En el balance, Trump tiene las de perder, es cierto que Hillary Clinton no convence mucho a ciertas franjas del Partido Demócrata, el caso de los sectores más modernos o liberales por ejemplo, pero tampoco Trump seduce a los segmentos del Partido Republicano más jóvenes, moderados y orientados a los negocios con su postura aislacionista en política exterior, su xenofobia o sus ideas económicas populistas.
En el marco de un sistema político con lealtades partidarias tan firmes, difícilmente Trump consiga hacer una diferencia neta significativa en un escenario de migraciones partidarias cruzadas.
No veo factible en este sentido un batacazo de Trump apoyado sobre las estructuras partidarias tradicionales, aún estando debilitadas y con crecientes niveles de insatisfacción encima.
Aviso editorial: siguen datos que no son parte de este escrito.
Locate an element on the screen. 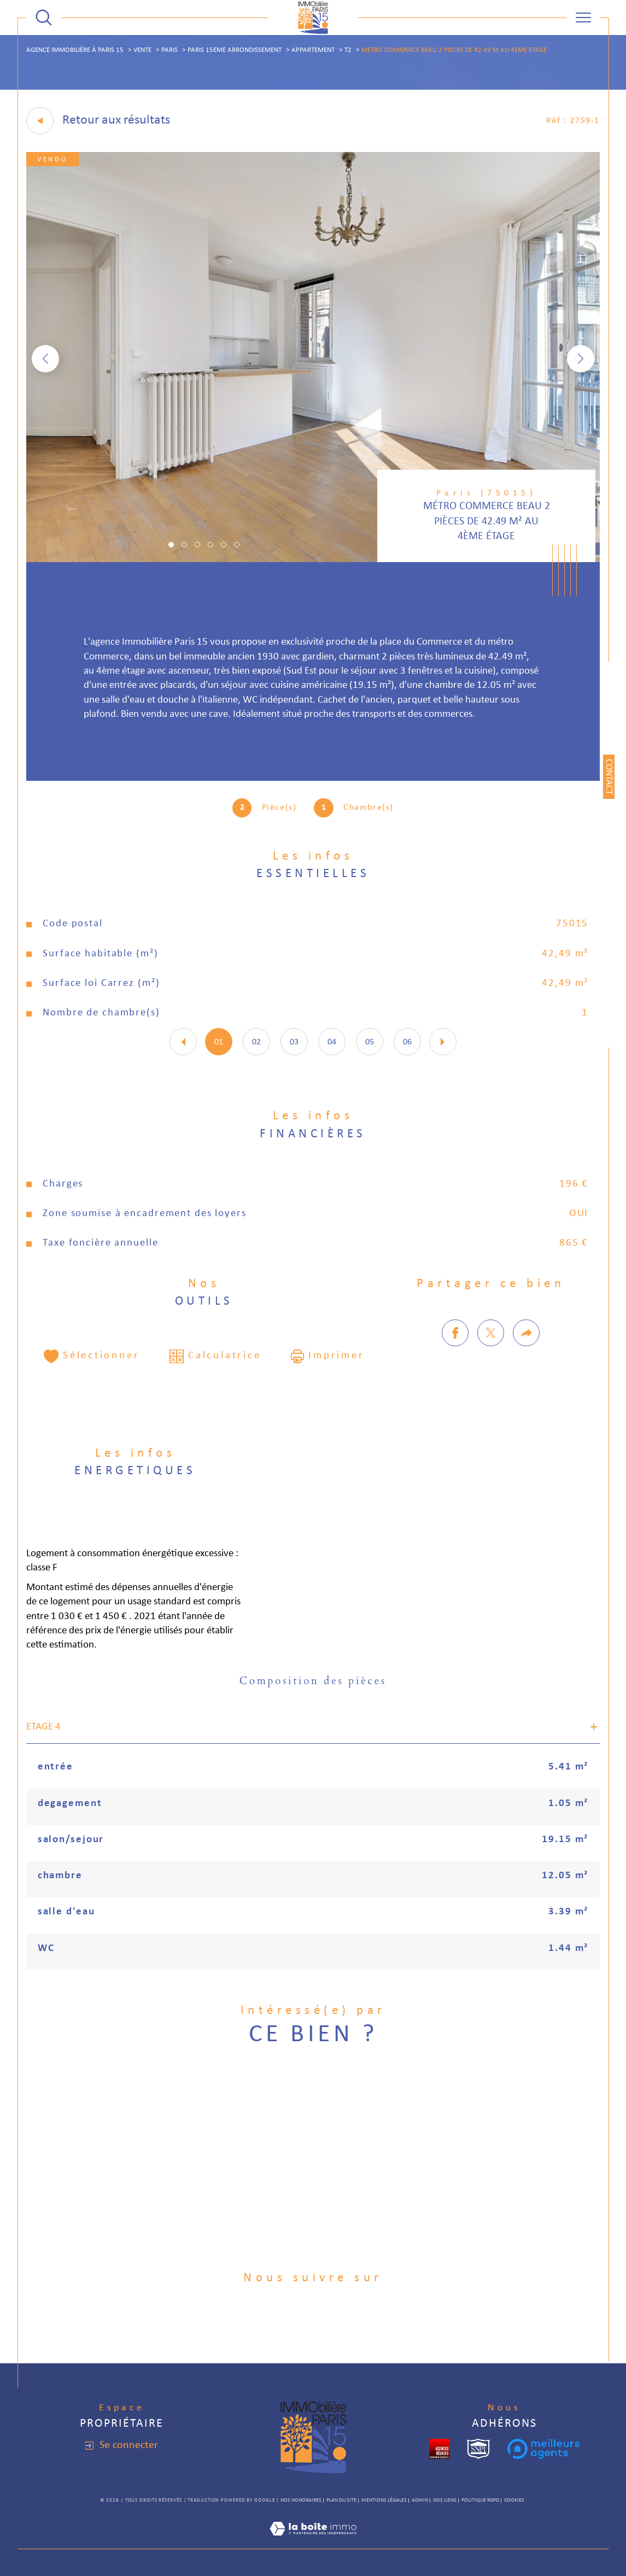 The image size is (626, 2576). T2 is located at coordinates (348, 50).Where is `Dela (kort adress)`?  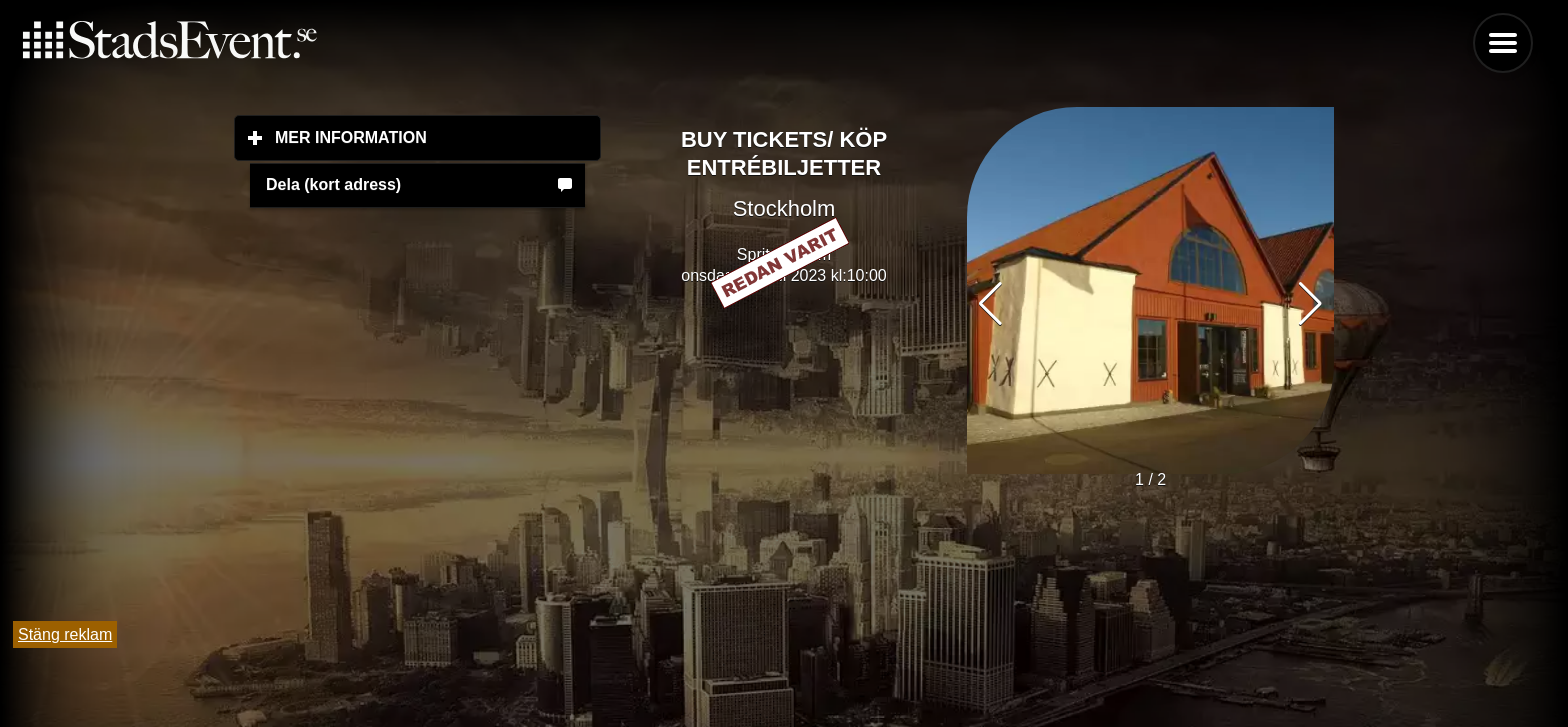
Dela (kort adress) is located at coordinates (333, 184).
Donde sí Trump podría hacer una diferencia, no decisiva a priori, es por el lado de la variable de participación independiente, para ello debería forzar una elección con un nivel de participación récord histórico similar a Obama en 2008 o Kennedy en 1960, es decir que vote alrededor de un 62% del padrón con un plus trumpista de unos 8 millones de votantes muy descontentos con el sistema político y económico actual.
Sería un batacazo y los batacazos no se prevén. Suceden.
(*) Publicado en La Voz del Interior, 23 de marzo de 2016.